The Path of Perfection
- First edition (French)
- Author: Bahram Elahi, M.D.
- Original title: La Voie de la perfection
- Translator: Monica Stevens, Michael Miller
- Language: French
- Genre: Treatise
- Published: 1976 (Seghers Publishers, 1st edition); 2002 (Albin Michel, revised); 2005 (Paraview, revised edition in English);
- Publication place: France
- Pages: 255
- ISBN: 978-0-9764986-0-5

= The Path of Perfection =

Book by Bahram Elahi

The Path of Perfection is a book written by Bahram Elahi presenting an approach to the philosophy of his father Ostad Elahi. It was published in 2005 by Paraview Inc. It is the English translation of the latest edition of the French book La Voie de la Perfection, which was published in 2002 by Albin Michel Publishers after substantial revisions by the author.

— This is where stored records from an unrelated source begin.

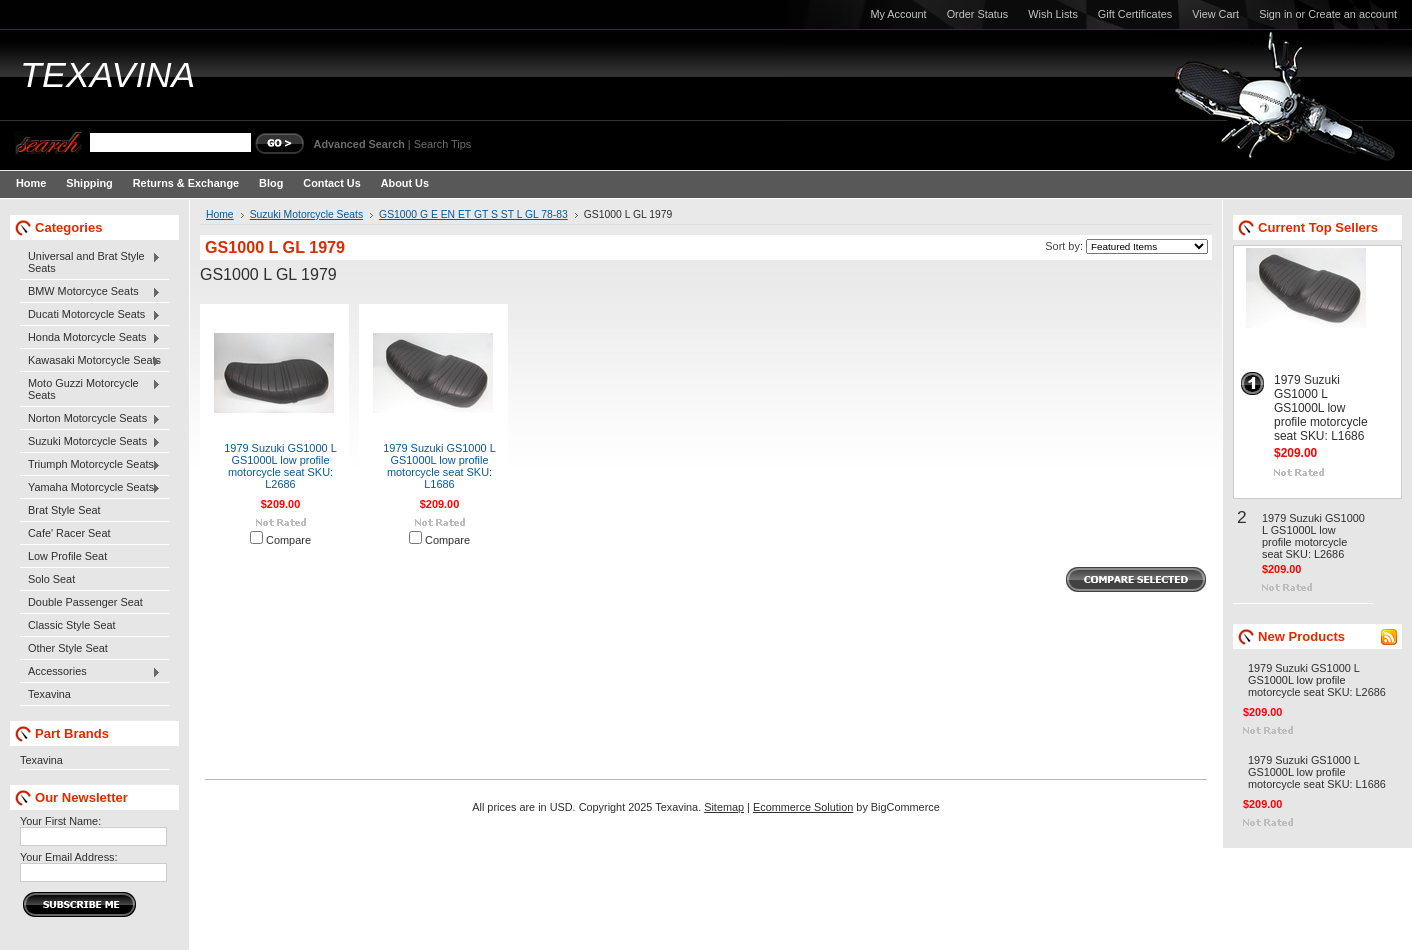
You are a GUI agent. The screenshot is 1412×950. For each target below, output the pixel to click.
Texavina (49, 694)
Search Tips (442, 144)
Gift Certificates (1135, 14)
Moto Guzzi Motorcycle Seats (90, 389)
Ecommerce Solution (803, 807)
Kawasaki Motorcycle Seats (90, 361)
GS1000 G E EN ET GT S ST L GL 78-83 (473, 214)
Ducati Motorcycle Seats (90, 315)
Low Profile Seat (67, 556)
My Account (898, 14)
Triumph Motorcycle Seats (90, 465)
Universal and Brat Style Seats (90, 262)
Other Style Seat (68, 648)
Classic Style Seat (72, 625)
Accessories (90, 672)
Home (220, 214)
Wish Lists (1053, 14)
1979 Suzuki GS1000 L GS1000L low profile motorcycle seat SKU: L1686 (439, 466)
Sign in (1275, 14)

La Voie de la Perfection was first published in 1976 by Seghers Publishers and has thus far been translated and published in six languages.

==Summary==
The book presents the essence of Ostad Elahi's philosophy. Bahram Elahi sets forth the major aspects of a system of thought which aims at bringing out the conditions of man's process toward perfection by dealing with subjects such as the specificity of human beings, the consequences of our actions, etc. As mentioned in the Preface, this work has been conceived as a concise and practical handbook. The principles stated and the resulting concepts are developed and analysed more thoroughly by the author in other books.

==The author==
Bahram Elahi is the second son of Ostad Elahi. A graduate of Montpellier University, he is a Doctor of Medicine and a Professor Emeritus in paediatric surgery. Parallel to his professional career, he has pursued thorough study of ethics and spirituality for over 40 years based on the philosophy of his father, Ostad Elahi and has written several books analysing his teachings. He is also the President of the Fondation Ostad Elahi: Ethics and Human Solidarity.